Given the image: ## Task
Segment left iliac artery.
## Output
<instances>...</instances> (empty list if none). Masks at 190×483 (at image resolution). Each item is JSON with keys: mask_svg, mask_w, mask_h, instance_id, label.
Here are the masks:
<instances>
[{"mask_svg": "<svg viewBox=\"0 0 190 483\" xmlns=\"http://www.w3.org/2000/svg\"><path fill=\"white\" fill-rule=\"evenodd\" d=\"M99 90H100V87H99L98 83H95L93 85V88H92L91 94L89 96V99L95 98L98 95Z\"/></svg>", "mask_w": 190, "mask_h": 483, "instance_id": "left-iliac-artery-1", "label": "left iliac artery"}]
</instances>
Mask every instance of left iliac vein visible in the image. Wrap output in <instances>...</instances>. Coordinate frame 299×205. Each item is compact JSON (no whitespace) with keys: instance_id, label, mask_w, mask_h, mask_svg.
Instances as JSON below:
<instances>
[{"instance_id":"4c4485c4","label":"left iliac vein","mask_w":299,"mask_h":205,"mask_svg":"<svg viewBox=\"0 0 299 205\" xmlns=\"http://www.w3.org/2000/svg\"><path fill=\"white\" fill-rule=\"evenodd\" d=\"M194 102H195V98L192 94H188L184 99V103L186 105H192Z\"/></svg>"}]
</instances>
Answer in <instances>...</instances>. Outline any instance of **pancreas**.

...

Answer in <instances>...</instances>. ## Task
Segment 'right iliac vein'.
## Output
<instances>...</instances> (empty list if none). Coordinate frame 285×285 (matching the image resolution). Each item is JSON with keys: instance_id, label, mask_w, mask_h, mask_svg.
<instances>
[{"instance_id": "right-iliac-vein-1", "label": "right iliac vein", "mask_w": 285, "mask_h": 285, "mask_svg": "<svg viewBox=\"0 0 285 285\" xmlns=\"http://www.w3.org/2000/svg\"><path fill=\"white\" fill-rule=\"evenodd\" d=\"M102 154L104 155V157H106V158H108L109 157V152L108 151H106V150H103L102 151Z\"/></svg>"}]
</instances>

What this task involves: In the entries above, the lines from the one bearing "Mask every instance" up to and including the one bearing "Answer in <instances>...</instances>. Outline" should be transcribed exactly; no other line is wanted.

Answer:
Mask every instance of left iliac vein visible in the image. Wrap output in <instances>...</instances>. Coordinate frame 299×205. Each item is compact JSON (no whitespace) with keys: instance_id, label, mask_w, mask_h, mask_svg.
Instances as JSON below:
<instances>
[{"instance_id":"4c4485c4","label":"left iliac vein","mask_w":299,"mask_h":205,"mask_svg":"<svg viewBox=\"0 0 299 205\" xmlns=\"http://www.w3.org/2000/svg\"><path fill=\"white\" fill-rule=\"evenodd\" d=\"M194 102H195V98L192 94H188L184 99V103L186 105H192Z\"/></svg>"}]
</instances>
Answer in <instances>...</instances>. Outline any instance of **pancreas**.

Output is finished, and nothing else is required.